== What is required ==
Pick out each line of the records that includes the string "Juni", and copy it.
○ ○ ○ ○ ○ ○ ○
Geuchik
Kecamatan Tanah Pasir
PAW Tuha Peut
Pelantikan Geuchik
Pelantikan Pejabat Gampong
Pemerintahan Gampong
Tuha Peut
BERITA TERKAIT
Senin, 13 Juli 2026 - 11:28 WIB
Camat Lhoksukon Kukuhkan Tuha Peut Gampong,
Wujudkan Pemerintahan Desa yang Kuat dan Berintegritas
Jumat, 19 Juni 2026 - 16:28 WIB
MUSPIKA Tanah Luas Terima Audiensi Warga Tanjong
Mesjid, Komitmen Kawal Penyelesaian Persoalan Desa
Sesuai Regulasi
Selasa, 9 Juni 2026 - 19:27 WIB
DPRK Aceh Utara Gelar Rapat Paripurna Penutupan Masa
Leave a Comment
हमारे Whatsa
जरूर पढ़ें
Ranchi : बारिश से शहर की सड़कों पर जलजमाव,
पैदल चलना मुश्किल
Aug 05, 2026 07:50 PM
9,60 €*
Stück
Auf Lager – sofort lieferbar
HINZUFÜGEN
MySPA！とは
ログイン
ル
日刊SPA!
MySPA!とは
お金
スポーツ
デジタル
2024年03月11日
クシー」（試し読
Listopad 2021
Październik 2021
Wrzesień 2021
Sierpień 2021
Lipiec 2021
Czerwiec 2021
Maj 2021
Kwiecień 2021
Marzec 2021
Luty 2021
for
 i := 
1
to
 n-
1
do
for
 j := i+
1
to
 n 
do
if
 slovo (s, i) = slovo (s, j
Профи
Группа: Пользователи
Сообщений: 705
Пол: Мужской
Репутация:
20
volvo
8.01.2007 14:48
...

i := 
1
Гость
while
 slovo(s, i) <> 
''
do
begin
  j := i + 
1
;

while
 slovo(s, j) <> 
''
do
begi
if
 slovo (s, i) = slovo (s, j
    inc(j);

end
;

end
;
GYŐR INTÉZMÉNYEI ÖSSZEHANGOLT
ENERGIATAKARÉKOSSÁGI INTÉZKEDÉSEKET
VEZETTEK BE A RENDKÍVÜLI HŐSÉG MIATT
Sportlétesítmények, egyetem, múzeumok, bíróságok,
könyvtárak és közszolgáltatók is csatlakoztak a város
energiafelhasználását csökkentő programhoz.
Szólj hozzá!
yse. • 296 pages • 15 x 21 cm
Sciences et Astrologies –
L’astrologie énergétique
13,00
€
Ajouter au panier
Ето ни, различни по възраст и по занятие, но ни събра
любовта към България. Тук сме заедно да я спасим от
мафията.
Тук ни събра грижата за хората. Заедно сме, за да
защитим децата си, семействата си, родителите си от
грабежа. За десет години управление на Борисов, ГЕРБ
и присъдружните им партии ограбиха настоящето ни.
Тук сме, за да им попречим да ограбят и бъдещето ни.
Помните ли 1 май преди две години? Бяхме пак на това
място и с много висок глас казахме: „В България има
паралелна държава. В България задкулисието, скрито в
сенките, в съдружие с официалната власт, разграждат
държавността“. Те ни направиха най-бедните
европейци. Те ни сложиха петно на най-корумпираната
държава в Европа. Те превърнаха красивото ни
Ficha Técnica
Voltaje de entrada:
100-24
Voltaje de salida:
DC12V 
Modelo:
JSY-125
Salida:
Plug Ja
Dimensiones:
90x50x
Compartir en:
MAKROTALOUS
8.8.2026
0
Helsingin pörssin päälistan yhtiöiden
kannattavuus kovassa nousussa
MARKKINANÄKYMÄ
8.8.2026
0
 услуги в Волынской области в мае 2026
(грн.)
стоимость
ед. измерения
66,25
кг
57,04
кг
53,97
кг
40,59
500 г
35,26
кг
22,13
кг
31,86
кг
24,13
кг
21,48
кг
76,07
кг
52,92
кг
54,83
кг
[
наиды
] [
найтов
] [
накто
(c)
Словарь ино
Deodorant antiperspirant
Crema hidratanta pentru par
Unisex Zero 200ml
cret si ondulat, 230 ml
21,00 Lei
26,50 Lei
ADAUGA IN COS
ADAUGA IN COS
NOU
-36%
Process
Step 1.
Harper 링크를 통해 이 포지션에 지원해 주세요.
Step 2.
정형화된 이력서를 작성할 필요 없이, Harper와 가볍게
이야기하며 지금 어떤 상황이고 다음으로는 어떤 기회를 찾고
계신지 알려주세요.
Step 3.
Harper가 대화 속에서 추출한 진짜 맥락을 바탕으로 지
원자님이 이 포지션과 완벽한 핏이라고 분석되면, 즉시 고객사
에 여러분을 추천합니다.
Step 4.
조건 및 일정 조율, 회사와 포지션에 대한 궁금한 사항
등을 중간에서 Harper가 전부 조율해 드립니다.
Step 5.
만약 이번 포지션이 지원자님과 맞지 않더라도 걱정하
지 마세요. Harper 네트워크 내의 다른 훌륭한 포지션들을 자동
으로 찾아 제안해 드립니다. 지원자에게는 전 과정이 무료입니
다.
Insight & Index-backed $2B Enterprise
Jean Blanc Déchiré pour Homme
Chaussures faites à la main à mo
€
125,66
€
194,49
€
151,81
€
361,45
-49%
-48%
○ ○ ○ ○ ○ ○ ○
== Solution for this exercise ==
Jumat, 19 Juni 2026 - 16:28 WIB
Selasa, 9 Juni 2026 - 19:27 WIB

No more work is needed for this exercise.